Opinion
Case Nos. 4:19-cv-05262-YGR
09-23-2020
ORDER GRANTING MOTION TO DISMISS
Re: Dkt. No. 36
Plaintiff Rollington Ferguson brings this action against defendant Centers for Medicare and Medicaid Services ("CMS") seeking judicial review of a decision issued by the Departmental Appeals Board of the United States Department of Health and Human Services. Ferguson alleges violation of his rights under the due process clause of the Fourteenth and the Fifth Amendments, and unjust enrichment.
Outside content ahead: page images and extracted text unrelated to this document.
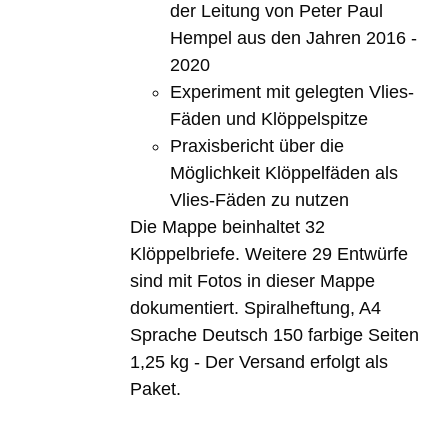
der Leitung von Peter Paul
Hempel aus den Jahren 2016 -
2020
Experiment mit gelegten Vlies-
Fäden und Klöppelspitze
Praxisbericht über die
Möglichkeit Klöppelfäden als
Vlies-Fäden zu nutzen
Die Mappe beinhaltet 32
Klöppelbriefe. Weitere 29 Entwürfe
sind mit Fotos in dieser Mappe
dokumentiert. Spiralheftung, A4
Sprache Deutsch 150 farbige Seiten
1,25 kg - Der Versand erfolgt als
Paket.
Now before the Court is CMS' motion to dismiss Ferguson's complaint pursuant to Federal Rules of Civil Procedure Rule 12(b)(6). (Dkt. No. 36.) Ferguson opposes the motion. (Dkt. No. 37.) Having carefully considered the pleadings in this action and the papers submitted on each motion, and for the reasons set forth below, CMS' motion to dismiss is GRANTED. I. BACKGROUND
CMS requests the Court to take judicial notice of documents that were part of the Administrative Record ("AR") of Ferguson's case before the Departmental Appeals Board ("Board"), two of which are expressly referenced in the complaint. (See Dkt. No. 36 at 5; Dkt. No. 35.) The Court GRANTS this request for the purposes of this motion. See Khoja v. Orexigen Therapeutics, Inc., 899 F.3d 988, 1002 (9th Cir. 2018) (citing Parrino v. FHP, Inc., 146 F.3d 699, 706 (9th Cir. 1998)) (superseded by statute on other grounds) (noting that the incorporation by reference doctrine "treats certain documents as though they are part of the complaint itself," which "prevents plaintiffs from selecting only portions of documents that support their claims, while omitting portions of those very documents that weaken—or doom—their claims"); Swartz v. KPMG LLP, 476 F.3d 756, 763 (9th Cir. 2007) (citing Parrino, 145 F.3d at 706) (the court may consider documents referenced in a complaint but not explicitly incorporated if its authenticity is not questioned); United States v. Black, 482 F.3d 1035, 1041 (9th Cir. 2007) ("[Courts] may take notice of proceedings in other courts, both within and without the federal judicial system, if those proceedings have a direct relation to matters at issue."). However, Ferguson's late filed request for judicial notice of a CMS manual, which was filed after the submission of CMS' reply brief, is DENIED, as its filing is improper under the local rules. N.D. Cal. Civil L.R. 7-3(d) ("[o]nce a reply is filed, no additional memoranda, papers or letters may be filed without prior Court approval").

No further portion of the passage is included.